EXERCISE PROMPT
Locate, in the data below, the line that contains "ärmere Bewohnerinnen und -bewohner aus" and the line that contains "7136#aboutBook"; reproduce exactly those two lines and every line between them, nothing more.

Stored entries

****

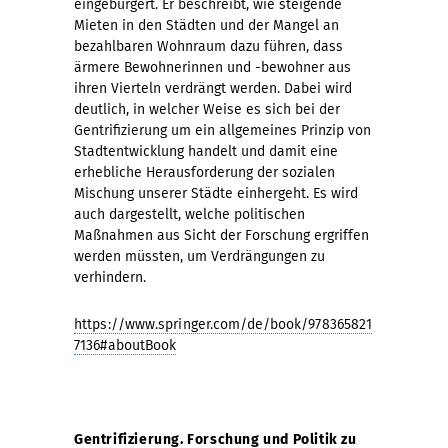
eingebürgert. Er beschreibt, wie steigende
Mieten in den Städten und der Mangel an
bezahlbaren Wohnraum dazu führen, dass
ärmere Bewohnerinnen und -bewohner aus
ihren Vierteln verdrängt werden. Dabei wird
deutlich, in welcher Weise es sich bei der
Gentrifizierung um ein allgemeines Prinzip von
Stadtentwicklung handelt und damit eine
erhebliche Herausforderung der sozialen
Mischung unserer Städte einhergeht. Es wird
auch dargestellt, welche politischen
Maßnahmen aus Sicht der Forschung ergriffen
werden müssten, um Verdrängungen zu
verhindern.
https://www.springer.com/de/book/978365821
7136#aboutBook
Gentrifizierung. Forschung und Politik zu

****

WRITTEN ANSWER
ärmere Bewohnerinnen und -bewohner aus
ihren Vierteln verdrängt werden. Dabei wird
deutlich, in welcher Weise es sich bei der
Gentrifizierung um ein allgemeines Prinzip von
Stadtentwicklung handelt und damit eine
erhebliche Herausforderung der sozialen
Mischung unserer Städte einhergeht. Es wird
auch dargestellt, welche politischen
Maßnahmen aus Sicht der Forschung ergriffen
werden müssten, um Verdrängungen zu
verhindern.
https://www.springer.com/de/book/978365821
7136#aboutBook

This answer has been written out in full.